Flipping cards, counting groups
I own a set of Carnegie Mellon University playing cards despite never having been to Pittsburgh. My friend gifted them to me when he moved to Amsterdam. These cards are special for that reason, but also because the face of each card is not symmetrical, unlike normal playing cards. Here’s what the ace of spades looks like:
I was looking through the cards this morning and it bothered me that, due to their asymmetry, they weren’t all facing the same direction. In my classic autistic fashion, I arranged them so that they were. While doing so, I noticed that there were times when multiple cards were flipped in a row, and so I could grab those $N$ cards and flip them together. This led me to think of a simple problem with no immediately clear solution: Let’s say you have a set of cards like this, some are facing the wrong way – they’re rotated uniformly at random – and sometimes they are in a row and you can rotate them all at once, which counts as a single rotation. On average, how many rotations would you expect to have to do?
My first intuition is to think about this sort of problem like a binary string: let’s label a card as 1 if it’s facing the correct way, and 0 if it’s not. The first card determines the “correct” rotation. Here’s how I’m picturing it:
\[10100111010111111000..\]That string would be 52 digits long. The first digit would always be 1, so we only care about the following 51 digits.
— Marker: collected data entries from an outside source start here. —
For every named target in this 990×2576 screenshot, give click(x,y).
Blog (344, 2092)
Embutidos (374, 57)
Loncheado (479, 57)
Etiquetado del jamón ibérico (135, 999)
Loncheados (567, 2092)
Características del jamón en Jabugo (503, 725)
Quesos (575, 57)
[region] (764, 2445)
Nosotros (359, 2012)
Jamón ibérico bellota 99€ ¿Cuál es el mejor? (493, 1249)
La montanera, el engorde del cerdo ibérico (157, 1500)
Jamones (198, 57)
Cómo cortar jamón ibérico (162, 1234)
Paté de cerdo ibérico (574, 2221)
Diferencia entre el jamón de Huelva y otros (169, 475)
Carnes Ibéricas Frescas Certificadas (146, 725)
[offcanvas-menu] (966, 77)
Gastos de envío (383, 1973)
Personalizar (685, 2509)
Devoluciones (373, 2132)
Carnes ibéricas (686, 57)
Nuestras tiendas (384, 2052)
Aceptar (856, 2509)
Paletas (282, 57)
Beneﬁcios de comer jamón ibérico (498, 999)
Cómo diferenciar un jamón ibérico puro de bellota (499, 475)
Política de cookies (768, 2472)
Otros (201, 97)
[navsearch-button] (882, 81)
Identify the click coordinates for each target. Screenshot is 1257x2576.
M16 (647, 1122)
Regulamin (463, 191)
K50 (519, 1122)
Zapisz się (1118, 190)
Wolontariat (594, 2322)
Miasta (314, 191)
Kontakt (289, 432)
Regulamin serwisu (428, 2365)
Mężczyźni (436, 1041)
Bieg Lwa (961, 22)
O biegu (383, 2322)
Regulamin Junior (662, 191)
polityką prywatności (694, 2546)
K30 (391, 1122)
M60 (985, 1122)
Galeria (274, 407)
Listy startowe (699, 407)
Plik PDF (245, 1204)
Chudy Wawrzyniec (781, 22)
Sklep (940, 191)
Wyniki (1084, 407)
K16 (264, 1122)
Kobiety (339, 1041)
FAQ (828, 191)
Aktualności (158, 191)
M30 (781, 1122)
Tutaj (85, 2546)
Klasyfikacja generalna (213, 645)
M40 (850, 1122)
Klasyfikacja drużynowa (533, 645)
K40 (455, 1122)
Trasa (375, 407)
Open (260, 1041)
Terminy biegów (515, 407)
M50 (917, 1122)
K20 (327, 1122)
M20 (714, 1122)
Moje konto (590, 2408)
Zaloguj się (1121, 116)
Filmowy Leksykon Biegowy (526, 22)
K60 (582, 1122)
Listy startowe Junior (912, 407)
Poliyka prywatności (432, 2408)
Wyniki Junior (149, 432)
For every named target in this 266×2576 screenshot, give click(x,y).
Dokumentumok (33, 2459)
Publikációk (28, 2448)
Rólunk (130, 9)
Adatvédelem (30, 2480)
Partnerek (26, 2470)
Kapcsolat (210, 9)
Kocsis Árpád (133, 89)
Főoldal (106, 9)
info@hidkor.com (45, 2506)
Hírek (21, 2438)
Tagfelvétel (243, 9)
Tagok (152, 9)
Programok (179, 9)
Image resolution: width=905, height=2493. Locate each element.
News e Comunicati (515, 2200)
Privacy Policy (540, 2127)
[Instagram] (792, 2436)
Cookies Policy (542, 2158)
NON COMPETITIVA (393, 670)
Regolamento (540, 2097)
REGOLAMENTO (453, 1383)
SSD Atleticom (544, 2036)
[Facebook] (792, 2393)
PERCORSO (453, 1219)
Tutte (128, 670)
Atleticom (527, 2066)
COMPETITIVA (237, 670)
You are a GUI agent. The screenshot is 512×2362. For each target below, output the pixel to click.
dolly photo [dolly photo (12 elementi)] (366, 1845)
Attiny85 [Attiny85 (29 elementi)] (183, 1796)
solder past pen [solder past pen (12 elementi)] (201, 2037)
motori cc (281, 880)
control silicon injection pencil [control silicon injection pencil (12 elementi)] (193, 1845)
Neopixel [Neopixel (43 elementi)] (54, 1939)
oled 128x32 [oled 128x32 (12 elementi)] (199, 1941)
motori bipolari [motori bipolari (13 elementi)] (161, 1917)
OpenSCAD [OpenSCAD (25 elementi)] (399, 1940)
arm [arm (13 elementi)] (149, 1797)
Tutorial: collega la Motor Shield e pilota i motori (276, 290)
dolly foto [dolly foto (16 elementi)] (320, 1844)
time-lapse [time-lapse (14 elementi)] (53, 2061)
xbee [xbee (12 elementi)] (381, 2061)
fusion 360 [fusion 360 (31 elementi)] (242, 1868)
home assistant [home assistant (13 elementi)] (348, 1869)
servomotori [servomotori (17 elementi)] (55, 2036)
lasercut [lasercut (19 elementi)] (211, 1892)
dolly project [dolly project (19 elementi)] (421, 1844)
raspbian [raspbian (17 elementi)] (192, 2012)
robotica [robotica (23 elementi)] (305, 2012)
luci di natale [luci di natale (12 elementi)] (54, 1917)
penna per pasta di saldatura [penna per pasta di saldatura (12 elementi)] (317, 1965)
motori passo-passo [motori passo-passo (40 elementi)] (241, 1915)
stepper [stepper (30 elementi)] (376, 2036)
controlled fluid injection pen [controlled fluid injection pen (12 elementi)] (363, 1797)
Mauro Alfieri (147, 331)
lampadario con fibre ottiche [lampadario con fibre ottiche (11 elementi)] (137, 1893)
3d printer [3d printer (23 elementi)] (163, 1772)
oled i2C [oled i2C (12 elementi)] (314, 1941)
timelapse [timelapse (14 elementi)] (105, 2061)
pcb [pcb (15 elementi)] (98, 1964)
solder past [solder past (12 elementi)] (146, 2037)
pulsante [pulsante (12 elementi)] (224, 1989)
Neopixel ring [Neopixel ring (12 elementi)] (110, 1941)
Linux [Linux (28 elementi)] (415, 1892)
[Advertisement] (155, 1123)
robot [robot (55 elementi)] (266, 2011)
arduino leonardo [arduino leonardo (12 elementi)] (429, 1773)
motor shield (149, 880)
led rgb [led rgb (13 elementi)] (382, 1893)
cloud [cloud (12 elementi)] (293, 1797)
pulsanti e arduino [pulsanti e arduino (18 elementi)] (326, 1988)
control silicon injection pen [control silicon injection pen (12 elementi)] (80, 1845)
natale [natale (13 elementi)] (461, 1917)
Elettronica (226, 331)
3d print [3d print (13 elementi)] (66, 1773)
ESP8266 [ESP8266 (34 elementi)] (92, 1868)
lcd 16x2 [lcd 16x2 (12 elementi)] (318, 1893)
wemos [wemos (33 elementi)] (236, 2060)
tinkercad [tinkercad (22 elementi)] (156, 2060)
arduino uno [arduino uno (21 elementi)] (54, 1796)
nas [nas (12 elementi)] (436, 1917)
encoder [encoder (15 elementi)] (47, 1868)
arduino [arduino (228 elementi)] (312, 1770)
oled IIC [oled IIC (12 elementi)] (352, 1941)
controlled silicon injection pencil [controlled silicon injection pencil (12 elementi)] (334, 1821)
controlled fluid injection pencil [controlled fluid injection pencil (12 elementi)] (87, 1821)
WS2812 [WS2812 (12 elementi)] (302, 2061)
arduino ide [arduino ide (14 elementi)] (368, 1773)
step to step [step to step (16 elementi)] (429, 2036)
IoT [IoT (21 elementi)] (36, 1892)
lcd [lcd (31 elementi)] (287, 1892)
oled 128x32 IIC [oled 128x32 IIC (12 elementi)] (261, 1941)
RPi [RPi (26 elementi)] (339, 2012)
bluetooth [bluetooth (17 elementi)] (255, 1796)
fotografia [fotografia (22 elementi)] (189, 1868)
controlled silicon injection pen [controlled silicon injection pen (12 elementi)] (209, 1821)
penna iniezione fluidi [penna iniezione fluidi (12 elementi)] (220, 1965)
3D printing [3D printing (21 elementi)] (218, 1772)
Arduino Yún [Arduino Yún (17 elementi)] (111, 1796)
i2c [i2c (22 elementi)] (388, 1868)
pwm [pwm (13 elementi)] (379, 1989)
Starting with a simple question is usually helpful. How many cards would we expect to have an incorrect rotation at all, i.e., how many $0$’s do we expect? The answer to that is simple and intuitive: given that they are rotated uniformly at random, we would expect half of them to be facing the wrong way, which means that we’d expect to see $E[Z] = \frac{51}{2} = 25.5$ 0’s, and if we were only allowed to rotate the cards individually, we’d expect to have to do that many rotations.
But this blog post is more interesting, because we’re allowed to rotate them together whenever they do happen to be in a row, so the question we want to ask now is: how many groups (a group being defined as one or more 0’s in a row) do we expect? Another question that may follow is: what is the average size of a group? Well, the probability of seeing a $0$ after we’ve just seen one is $\frac{1}{2}$, the probability of seeing 3 would be $\frac{1}{4}$, and so on. We quickly realize that the average size of a group is $E[S] = \sum_{n = 1}^{51} \frac{1}{2^n} n \approx 2$.
So if the average size of a group is 2, and we expect $25.5$ of the cards to be rotated incorrectly, maybe we would expect to have $\frac{25.5}{2} = 12.75$ groups, and do that many rotations. I then asked GPT to write a Monte Carlo simulation:
import random
trials = 100000
total_groups = 0
for _ in range(trials):
s = ''.join(random.choice('01') for _ in range(51))
groups = sum(1 for i in range(51) if s[i] == '0' and (i == 0 or s[i-1] != '0'))
total_groups += groups
print(total_groups / trials)
This gives us 13, the real average number of groups. It’s pretty close, but not quite the 12.75 we got from our naive calculation. The problem lies in the fact that the number of groups and the average group length are negatively correlated. This makes sense: the more groups you have, the shorter they are likely to be, and vice versa. Simply dividing these two expected values assumes independence and ignores this negative covariance.
To get to the actual answer, we can leverage indicator variables and Linearity of Expectations. Let us define an indicator variable $I_i$ that is $1$ if position $i$ in our string $X$ starts a 0-group, and is $0$ otherwise. A 0-group starts at $i$ when $X_i = 0$ and $X_{i-1} = 1$ (this is always true for $i = 1$). So we have $E[I_1] = P(X_1 = 0) = \frac{1}{2}$ for the first group, and $E[I_i] = P(X_i = 0, X_{i-1} = 1) = \frac{1}{2} \cdot \frac{1}{2} = \frac{1}{4}$ for the $i > 1$ groups. That means $E[G] = \frac{1}{2} + 50 \cdot \frac{1}{4} = 0.5 + 12.5 = 13$ – exactly the result of our Monte Carlo simulation.
When describing the problem this morning, my friend encouraged me to write about it. So this post is dedicated to her.